With continued market demand for PCs and a strong lineup of microprocessing technology, Intel Corporation INTC has earned the confidence of Wells Fargo Securities analysts leading up to its fourth-quarter earnings report.
As of Friday, the stock remained the firm’s top pick, and senior analyst David Wong reiterated an Outperform rating with a valuation between $40 and $50.
Rating, Justification
Wong expects the January 26 quarterly summary to present solid revenue growth in Intel’s Data Center Group either on par with or surpassing the third-quarter rate of 9.7 percent.

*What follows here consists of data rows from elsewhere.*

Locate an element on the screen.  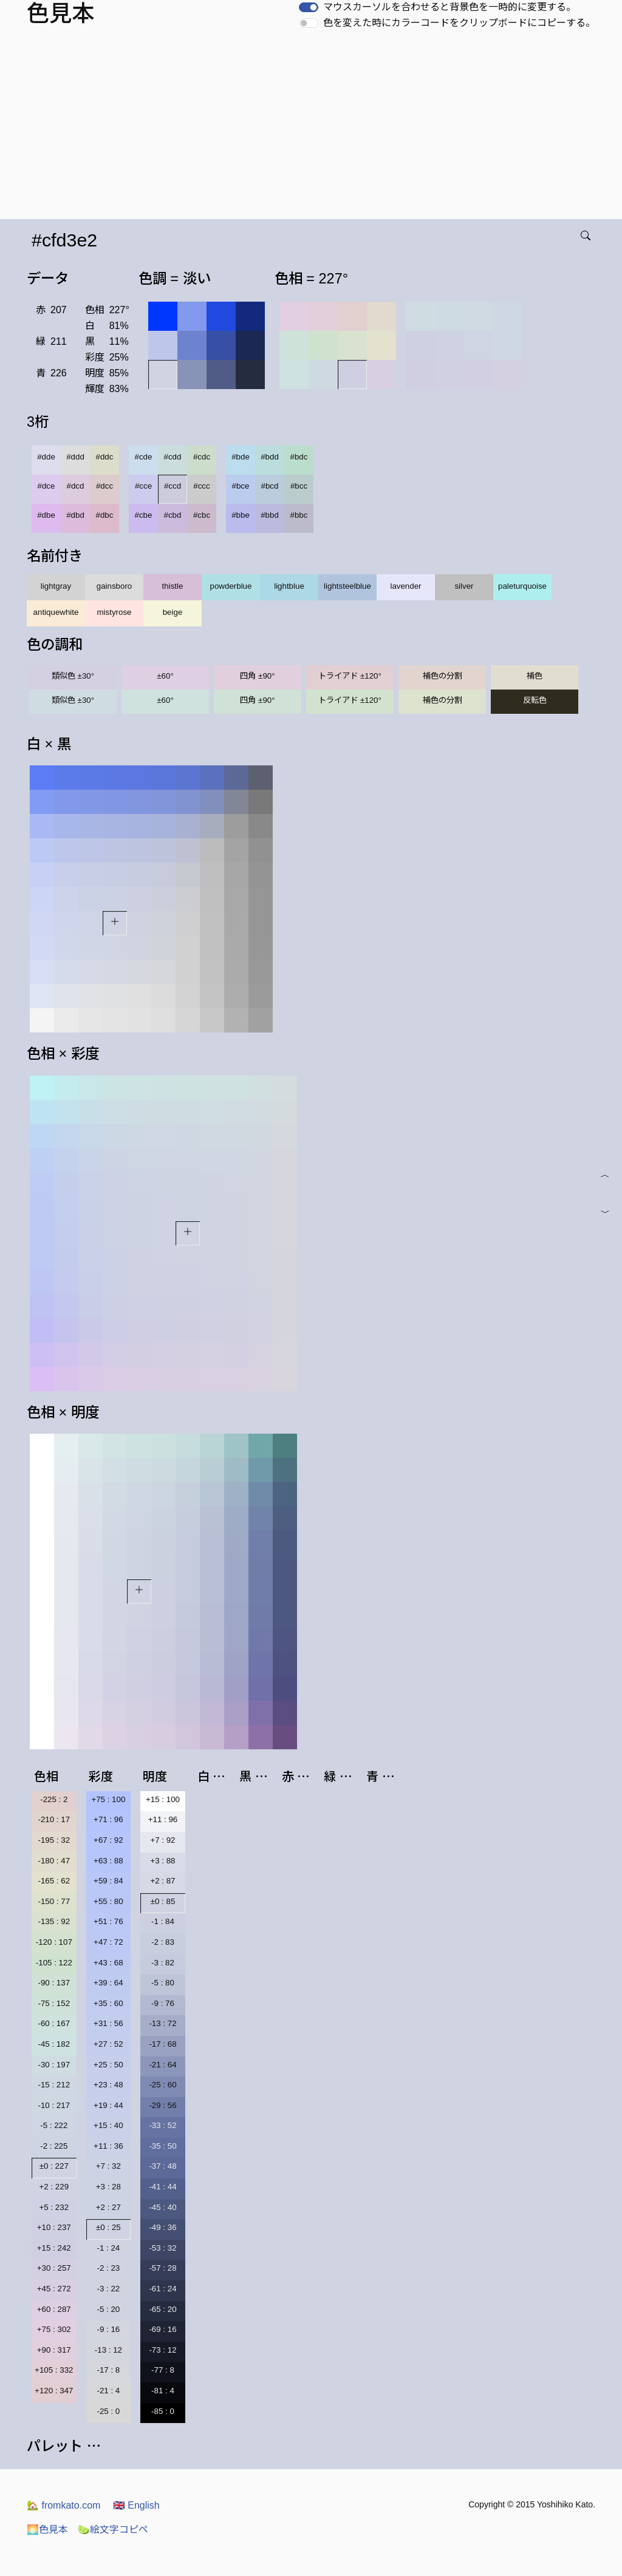 +2 : 229 is located at coordinates (54, 2186).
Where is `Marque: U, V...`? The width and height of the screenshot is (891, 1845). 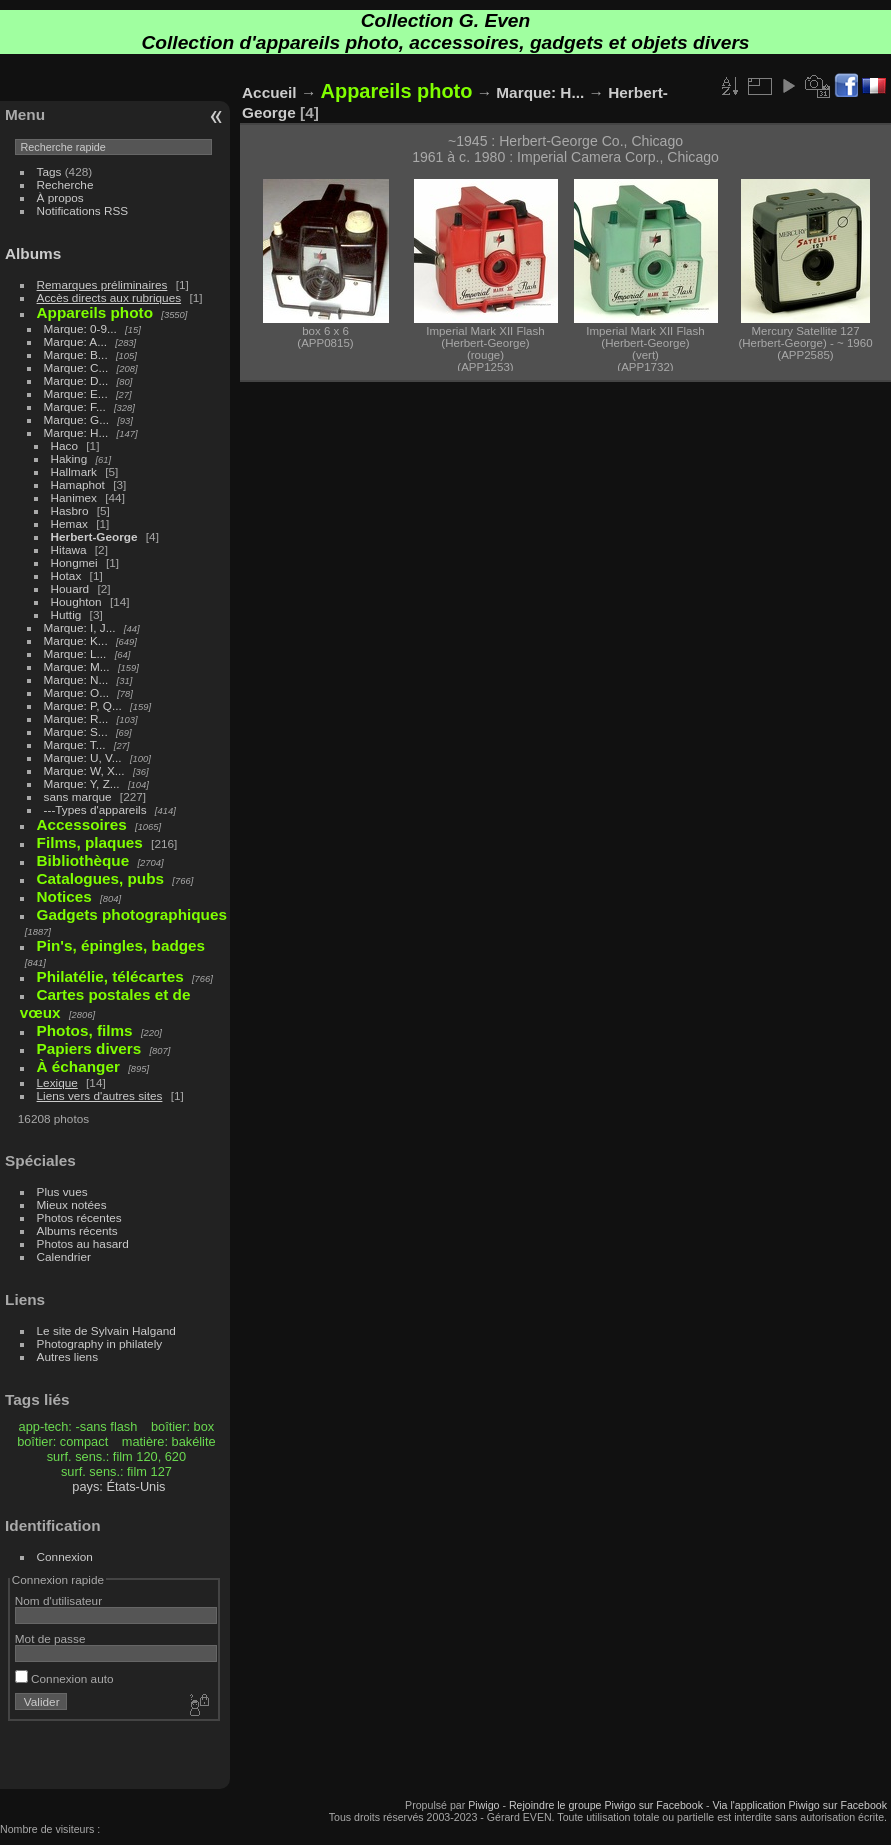 Marque: U, V... is located at coordinates (83, 757).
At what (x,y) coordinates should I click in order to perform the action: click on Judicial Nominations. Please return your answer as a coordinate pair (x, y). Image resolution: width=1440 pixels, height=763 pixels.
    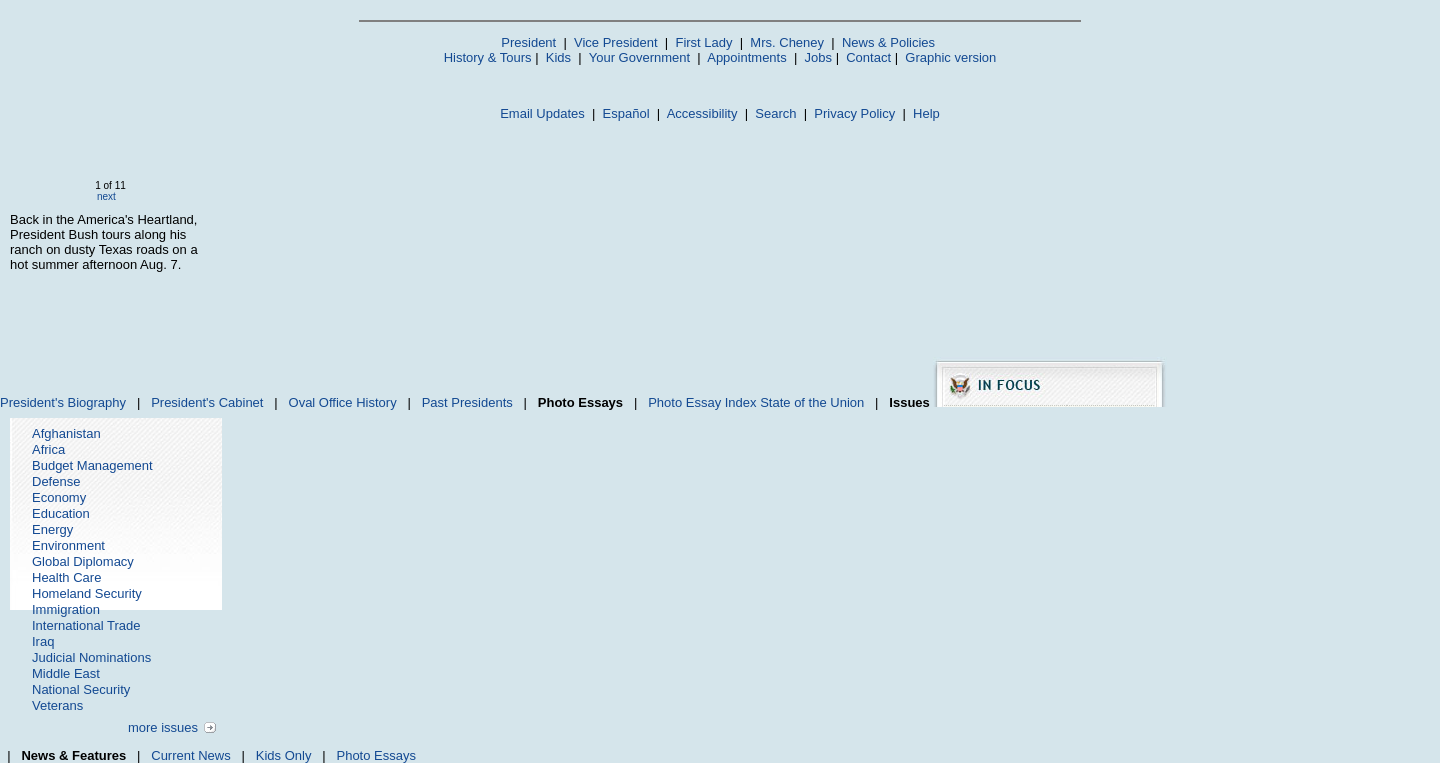     Looking at the image, I should click on (91, 657).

He also predicted strong figures in client computing group sales despite the company’s guidance report anticipating a decline. Based on the expansion of peer corporations’ expanded notebook sales, Wong said Intel may have surpassed poor expectations that reflected a reduction in global PC supply chain inventory.

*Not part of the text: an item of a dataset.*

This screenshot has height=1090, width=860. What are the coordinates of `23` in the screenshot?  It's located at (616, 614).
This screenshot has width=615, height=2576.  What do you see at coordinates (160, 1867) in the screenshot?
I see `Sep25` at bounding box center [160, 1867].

Considering all factors, Wong estimated fourth-quarter revenue of about $15.7 billion — right in line with guidance.
A Look Forward
The analyst predicted positive stock activity throughout 2017 inspired by significant growth in revenue, stability in client computing group sales and positive effects of recent restructuring on margins.
Although Intel maintains a “dominant position” in the market, Wong acknowledged investment risks including rising capital spending, competition from Advanced Micro Devices, Inc. AMD and possible deceleration of growth in PC shipments.
Intel closed Friday trading up 1.01 percent at $36.94.